━━━ Extracted records ━━━
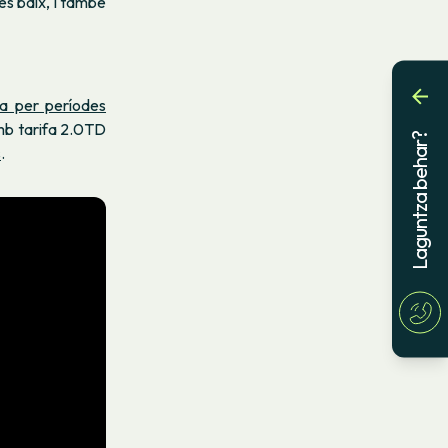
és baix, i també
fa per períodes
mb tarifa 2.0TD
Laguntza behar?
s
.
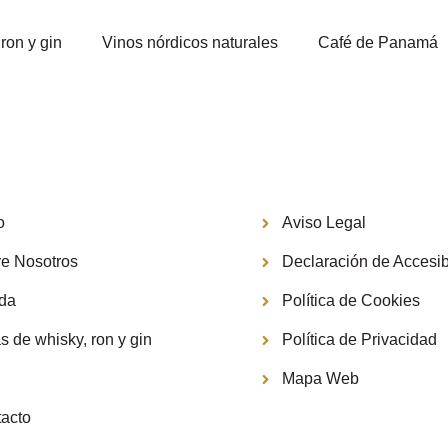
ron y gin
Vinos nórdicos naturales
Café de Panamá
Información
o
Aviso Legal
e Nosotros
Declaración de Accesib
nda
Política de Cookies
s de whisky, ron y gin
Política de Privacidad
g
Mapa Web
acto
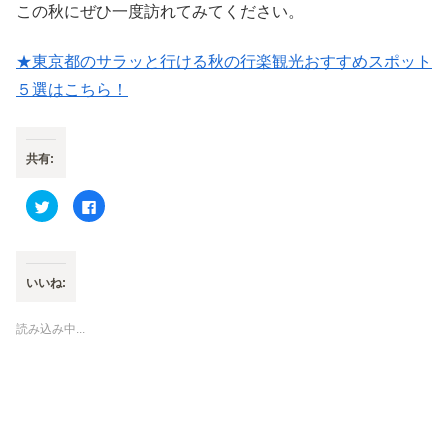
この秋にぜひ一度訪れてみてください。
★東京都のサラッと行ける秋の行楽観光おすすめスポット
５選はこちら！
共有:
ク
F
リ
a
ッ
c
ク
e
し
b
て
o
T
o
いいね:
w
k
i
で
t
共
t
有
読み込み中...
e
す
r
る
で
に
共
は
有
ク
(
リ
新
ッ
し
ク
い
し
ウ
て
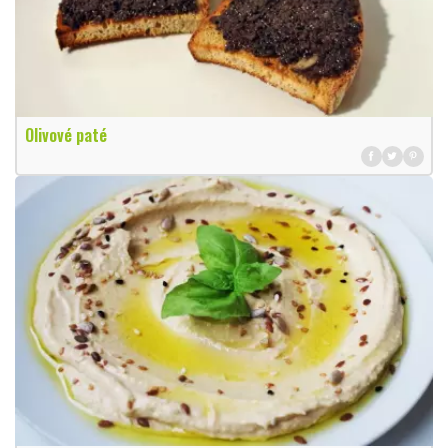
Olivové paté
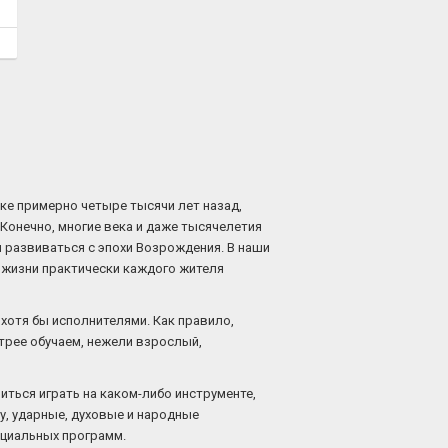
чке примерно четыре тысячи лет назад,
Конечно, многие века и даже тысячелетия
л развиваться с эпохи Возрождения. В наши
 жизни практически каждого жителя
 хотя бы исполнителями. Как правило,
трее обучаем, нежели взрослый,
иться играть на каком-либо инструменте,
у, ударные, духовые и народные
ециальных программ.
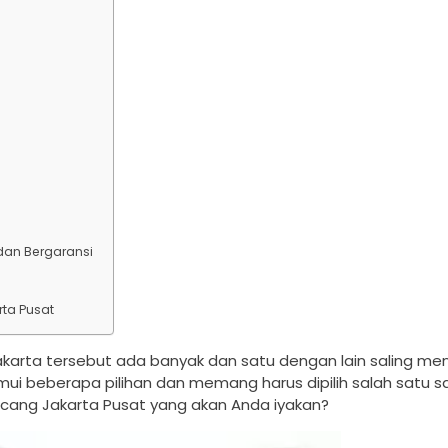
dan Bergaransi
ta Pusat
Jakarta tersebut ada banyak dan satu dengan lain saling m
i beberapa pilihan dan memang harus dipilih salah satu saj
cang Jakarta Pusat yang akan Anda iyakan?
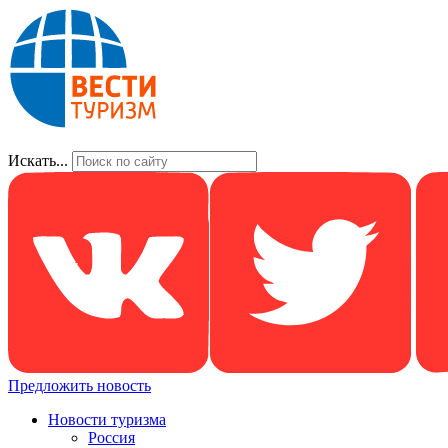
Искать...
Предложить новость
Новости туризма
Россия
━━━
━━━ Extracted records ━━━
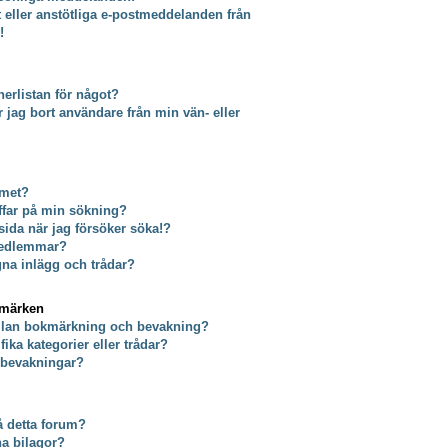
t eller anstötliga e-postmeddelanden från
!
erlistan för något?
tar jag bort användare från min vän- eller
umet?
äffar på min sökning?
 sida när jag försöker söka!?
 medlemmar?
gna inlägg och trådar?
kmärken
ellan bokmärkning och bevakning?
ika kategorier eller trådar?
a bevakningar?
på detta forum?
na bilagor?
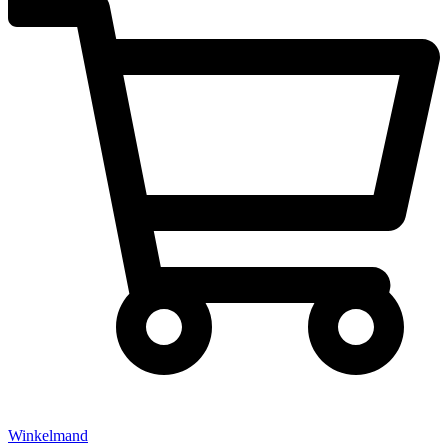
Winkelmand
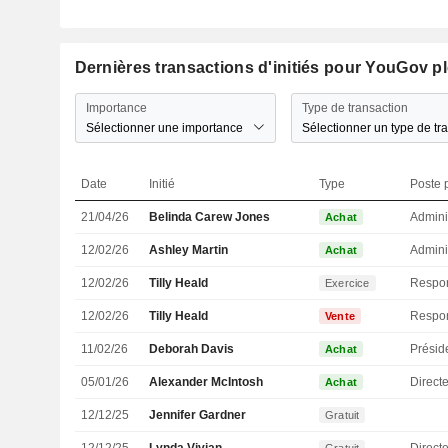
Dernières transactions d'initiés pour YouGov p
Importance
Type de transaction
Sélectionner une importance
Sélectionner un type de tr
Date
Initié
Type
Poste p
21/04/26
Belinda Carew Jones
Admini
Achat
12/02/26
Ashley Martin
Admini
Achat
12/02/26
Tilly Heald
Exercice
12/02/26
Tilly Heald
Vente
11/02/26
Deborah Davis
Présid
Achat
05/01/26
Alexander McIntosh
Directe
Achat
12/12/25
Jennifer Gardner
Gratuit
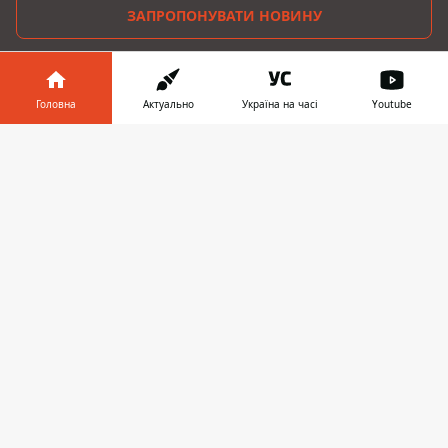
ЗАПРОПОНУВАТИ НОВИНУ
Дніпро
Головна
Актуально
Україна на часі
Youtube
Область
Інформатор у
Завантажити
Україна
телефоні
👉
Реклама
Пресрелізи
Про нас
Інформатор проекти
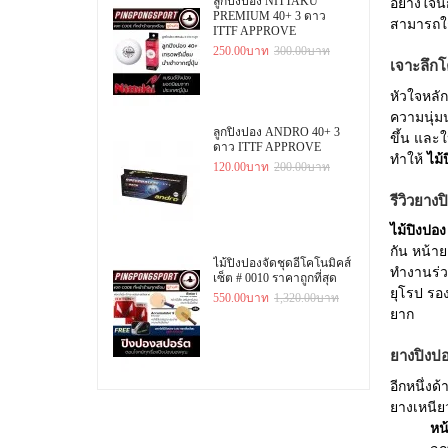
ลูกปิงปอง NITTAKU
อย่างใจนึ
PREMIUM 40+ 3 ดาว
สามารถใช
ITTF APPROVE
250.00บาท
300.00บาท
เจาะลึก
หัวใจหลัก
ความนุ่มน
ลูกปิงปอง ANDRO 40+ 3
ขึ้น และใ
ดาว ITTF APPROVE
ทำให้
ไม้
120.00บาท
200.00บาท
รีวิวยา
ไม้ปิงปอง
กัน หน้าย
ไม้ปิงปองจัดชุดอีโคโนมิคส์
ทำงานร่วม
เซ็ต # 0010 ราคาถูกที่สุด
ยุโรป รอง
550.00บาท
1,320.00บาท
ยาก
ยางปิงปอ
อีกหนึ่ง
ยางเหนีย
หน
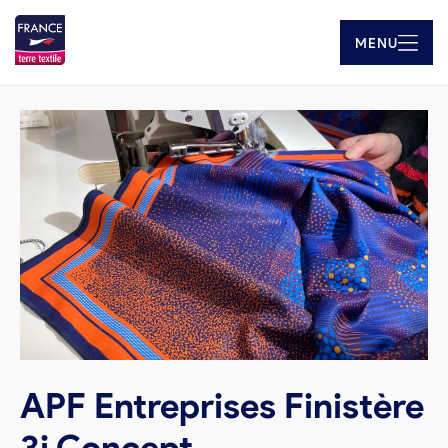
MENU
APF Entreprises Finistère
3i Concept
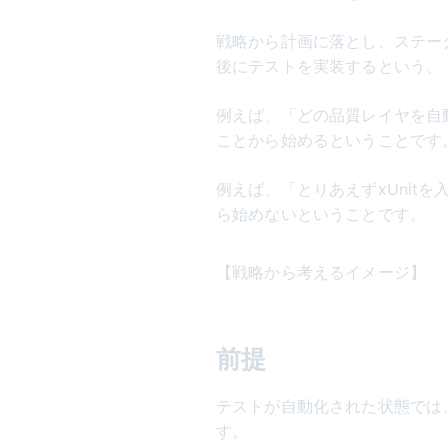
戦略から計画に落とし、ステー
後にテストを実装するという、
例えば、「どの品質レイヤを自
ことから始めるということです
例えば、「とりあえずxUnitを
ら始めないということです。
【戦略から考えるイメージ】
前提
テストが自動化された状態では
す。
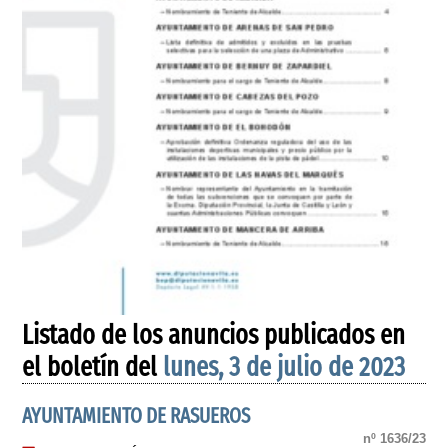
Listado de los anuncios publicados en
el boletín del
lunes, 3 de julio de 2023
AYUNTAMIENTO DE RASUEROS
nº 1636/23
━━━
• Work item: Please transcribe exactly the part of the records that opens with the line containing "Café de Panamá" and closes with the line containing "жизни практически каждого жителя", both ends included, and leave out the pictures.

• Solution to this task:
Café de Panamá
Información
o
Aviso Legal
e Nosotros
Declaración de Accesib
nda
Política de Cookies
s de whisky, ron y gin
Política de Privacidad
g
Mapa Web
acto
この秋にぜひ一度訪れてみてください。
★東京都のサラッと行ける秋の行楽観光おすすめスポット
５選はこちら！
共有:
ク
F
リ
a
ッ
c
ク
e
し
b
て
o
T
o
いいね:
w
k
i
で
t
共
t
有
読み込み中...
e
す
r
る
で
に
共
は
有
ク
(
リ
新
ッ
し
ク
い
し
ウ
て
Olivové paté
чке примерно четыре тысячи лет назад,
Конечно, многие века и даже тысячелетия
л развиваться с эпохи Возрождения. В наши
 жизни практически каждого жителя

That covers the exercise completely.